Avrupa’nın dört ağır topu Kiev’de buluştu. Merz, Macron, Starmer ve Tusk’un Ukrayna’ya yaptığı ortak ziyaret, sadece diplomatik bir jest değil; aynı zamanda Avrupa’nın savaşın yönünü etkileme iradesinin sembolü.
Şevket Dalboy Yazdı… Jeopolitik hamle
Ukrayna’da iki yılı aşkın süredir süregelen savaşın gölgesinde, Avrupa’nın dört büyük lideri ilk kez Kiev’de aynı masa etrafında buluştu. Almanya Başbakanı Friedrich Merz, Fransa Cumhurbaşkanı Emmanuel Macron, İngiltere Başbakanı Keir Starmer ve Polonya Başbakanı Donald Tusk’un gerçekleştirdiği ziyaret, savaş yorgunu Ukrayna için sembolik bir moralden fazlasını vaat ediyor.
Kiev’e trenle gelen liderlerin duruşu, 1940’ların savaş diplomasisinden bir kesiti andırıyor. O dönemlerde savaş alanında yalnız bırakılan başkentler, ancak büyük güçlerin masaya oturmasıyla kaderlerini tayin edebilmişti. Bugün de benzer bir tablo yaşanıyor. Ancak bu kez tablo, Avrupa’nın kendi geleceğini Ukrayna’nın sınırlarında savunma kararlılığıyla örülüyor.
Ateşkes Diplomasisi ve Yaptırım Tehdidi
Ziyaretin merkezinde, ABD ile koordineli biçimde hazırlanan 30 günlük ateşkes önerisi yer alıyor. Rusya’nın bu öneriye sıcak bakmaması hâlinde, Avrupa Birliği ve İngiltere, Moskova’ya yönelik yaptırımların sertleştirileceği mesajını açıkça verdi. Siyasi mesaj şu: “Ateşkesi kabul et, ya da ekonomik kuşatmaya hazır ol.”
Bu çıkış, klasik diplomatik notaların ötesinde bir anlam taşıyor. Bu kez, Avrupa sadece arabulucu değil; sürece müdahil, yön tayin eden, kendi stratejik güvenliği için inisiyatif alan bir aktör.

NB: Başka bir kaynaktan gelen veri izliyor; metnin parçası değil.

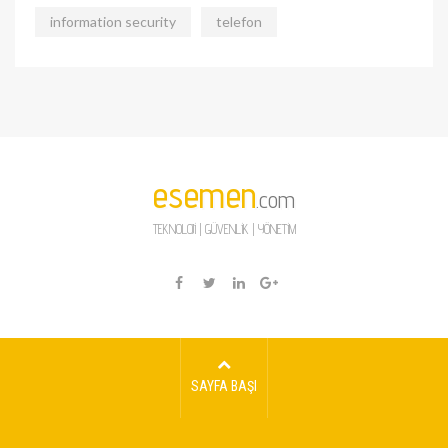
information security
telefon
esemen
.com
TEKNOLOJİ | GÜVENLİK | YÖNETİM
SAYFA BAŞI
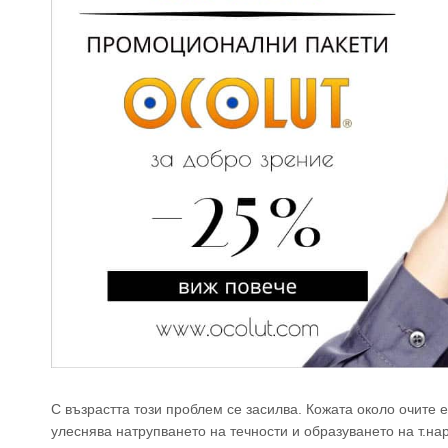
С възрастта този проблем се засилва. Кожата около очите 
улеснява натрупването на течности и образуването на т.нар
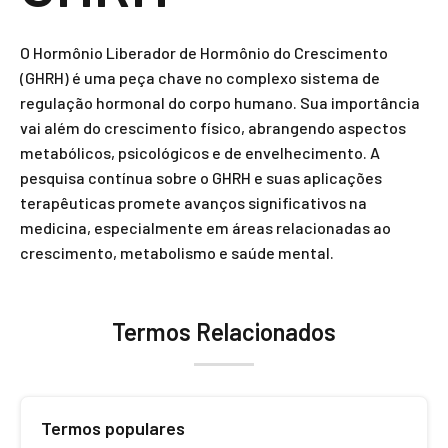
O Hormônio Liberador de Hormônio do Crescimento
(GHRH) é uma peça chave no complexo sistema de
regulação hormonal do corpo humano. Sua importância
vai além do crescimento físico, abrangendo aspectos
metabólicos, psicológicos e de envelhecimento. A
pesquisa contínua sobre o GHRH e suas aplicações
terapêuticas promete avanços significativos na
medicina, especialmente em áreas relacionadas ao
crescimento, metabolismo e saúde mental.
Termos Relacionados
Termos populares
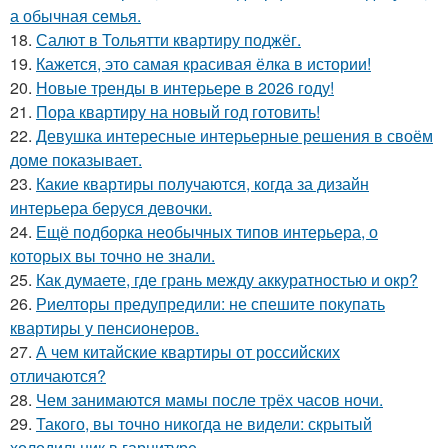
а обычная семья.
18.
Салют в Тольятти квартиру поджёг.
19.
Кажется, это самая красивая ёлка в истории!
20.
Новые тренды в интерьере в 2026 году!
21.
Пора квартиру на новый год готовить!
22.
Девушка интересные интерьерные решения в своём
доме показывает.
23.
Какие квартиры получаются, когда за дизайн
интерьера беруся девочки.
24.
Ещё подборка необычных типов интерьера, о
которых вы точно не знали.
25.
Как думаете, где грань между аккуратностью и окр?
26.
Риелторы предупредили: не спешите покупать
квартиры у пенсионеров.
27.
А чем китайские квартиры от российских
отличаются?
28.
Чем занимаются мамы после трёх часов ночи.
29.
Такого, вы точно никогда не видели: скрытый
холодильник в гарнитуре.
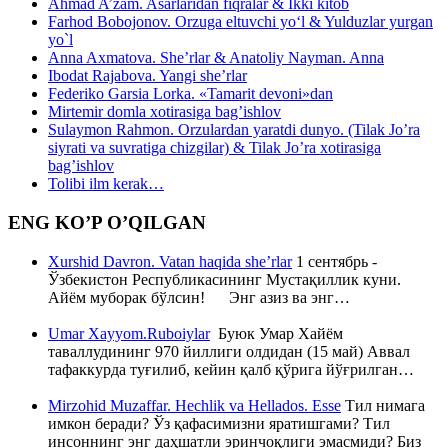
Ahmad A’zam. Asarlaridan fiqralar & Ikki kitob
Farhod Bobojonov. Orzuga eltuvchi yo‘l & Yulduzlar yurgan
yo`l
Anna Axmatova. She’rlar & Anatoliy Nayman. Anna
Ibodat Rajabova. Yangi she’rlar
Federiko Garsia Lorka. «Tamarit devoni»dan
Mirtemir domla xotirasiga bag’ishlov
Sulaymon Rahmon. Orzulardan yaratdi dunyo. (Tilak Jo’ra
siyrati va suvratiga chizgilar) & Tilak Jo’ra xotirasiga
bag’ishlov
Tolibi ilm kerak…
ENG KO’P O’QILGAN
Xurshid Davron. Vatan haqida she’rlar
1 сентябрь -
Ўзбекистон Республикасининг Мустақиллик куни.
Айём муборак бўлсин! Энг азиз ва энг…
Umar Xayyom.Ruboiylar
Буюк Умар Хайём
таваллудининг 970 йиллиги олдидан (15 май) Аввал
тафаккурда туғилиб, кейин қалб қўрига йўғрилган…
Mirzohid Muzaffar. Hechlik va Hellados. Esse
Тил нимага
имкон беради? Ўз қафасимизни яратишгами? Тил
инсоннинг энг даҳшатли эринчоқлиги эмасмиди? Биз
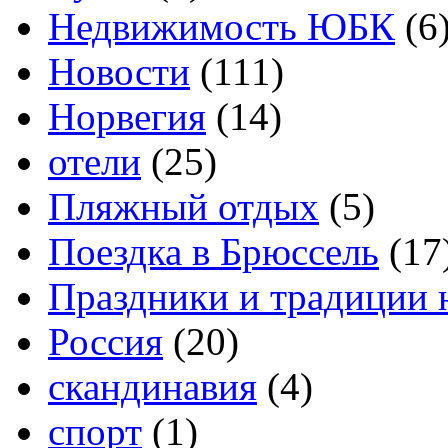
Недвижимость ЮБК
(6
Новости
(111)
Норвегия
(14)
отели
(25)
Пляжный отдых
(5)
Поездка в Брюссель
(17
Праздники и традиции 
Россия
(20)
скандинавия
(4)
спорт
(1)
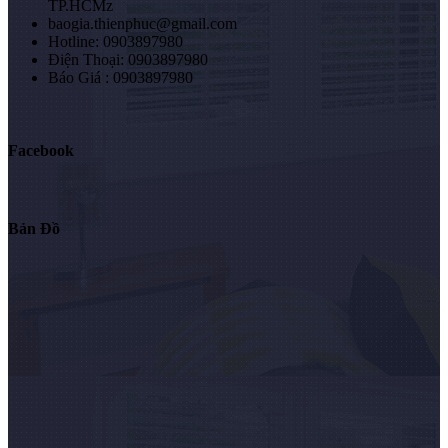
TP.HCMz
baogia.thienphuc@gmail.com
Hotline: 0903897980
Điện Thoại: 0903897980
Báo Giá : 0903897980
Facebook
Bản Đồ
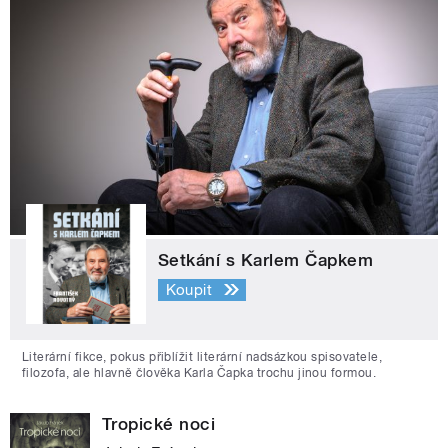
Setkání s Karlem Čapkem
Koupit
Literární fikce, pokus přiblížit literární nadsázkou spisovatele,
filozofa, ale hlavně člověka Karla Čapka trochu jinou formou.
Tropické noci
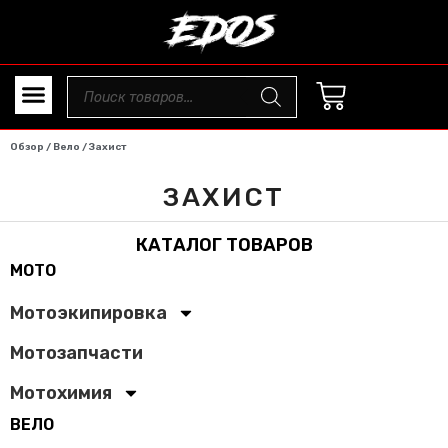
Обзор
/
Вело
/ Захист
ЗАХИСТ
КАТАЛОГ ТОВАРОВ
МОТО
Мотоэкипировка
Мотозапчасти
Мотохимия
ВЕЛО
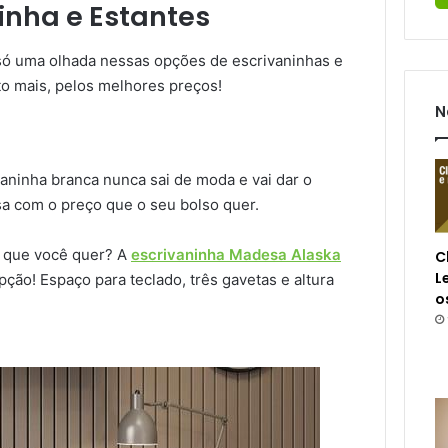
inha e Estantes
só uma olhada nessas opções de escrivaninhas e
to mais, pelos melhores preços!
N
vaninha branca nunca sai de moda e vai dar o
sa com o preço que o seu bolso quer.
o que você quer? A
escrivaninha Madesa Alaska
C
L
ção! Espaço para teclado, três gavetas e altura
o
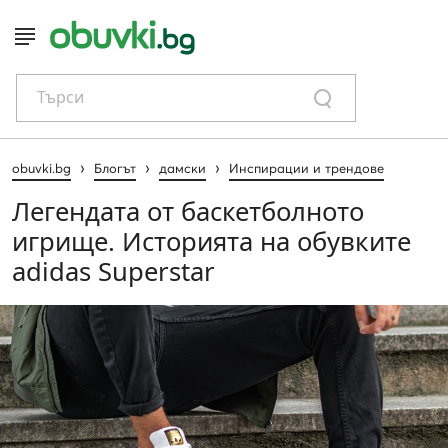
Търси
›
›
›
obuvki.bg
Блогът
дамски
Инспирации и трендове
Легендата от баскетболното
игрище. Историята на обувките
adidas Superstar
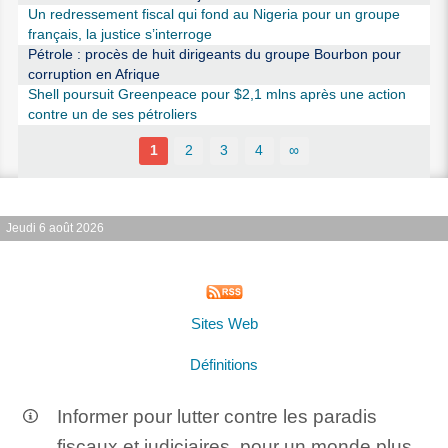
Un redressement fiscal qui fond au Nigeria pour un groupe
français, la justice s’interroge
Pétrole : procès de huit dirigeants du groupe Bourbon pour
corruption en Afrique
Shell poursuit Greenpeace pour $2,1 mlns après une action
contre un de ses pétroliers
1
2
3
4
∞
Jeudi 6 août 2026
Sites Web
Définitions
Informer pour lutter contre les paradis
fiscaux et judiciaires, pour un monde plus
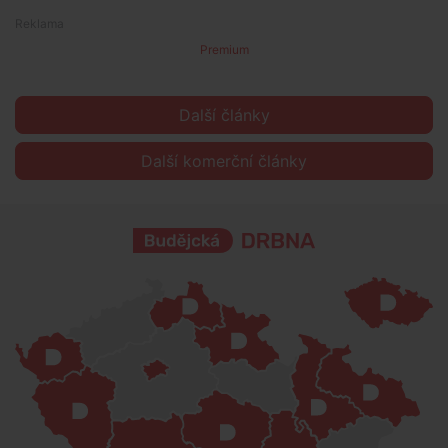
Premium
Další články
Další komerční články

Yeni Avrupa Güvenlik Mimarisine Doğru
Bu ziyaret, Avrupa’nın güvenlik mimarisinde dönüşüme giden yolu da işaret ediyor. NATO’nun dışında gelişen bu dörtlü inisiyatif, kıtanın kendi özerk güvenlik reflekslerini güçlendirme arayışında olduğunu gösteriyor. Bir anlamda, Brüksel bürokrasisinin donukluğuna karşılık, başkentler diplomatik reflekslerini tazeledi.
Almanya Başbakanı Merz’in Bild gazetesine verdiği demeçte “Rusya ateşkesi reddederse bedelini öder” ifadesi, Almanya’nın pasif dış politika geleneğinden sıyrılarak daha aktif bir pozisyon aldığının işareti. İngiltere Başbakanı Starmer ise “Ukrayna’nın yanında sonuna kadar duracağız” sözleriyle, Brexit sonrası Avrupa ilişkilerinde bir yeniden yakınlaşmanın zeminini hazırlıyor.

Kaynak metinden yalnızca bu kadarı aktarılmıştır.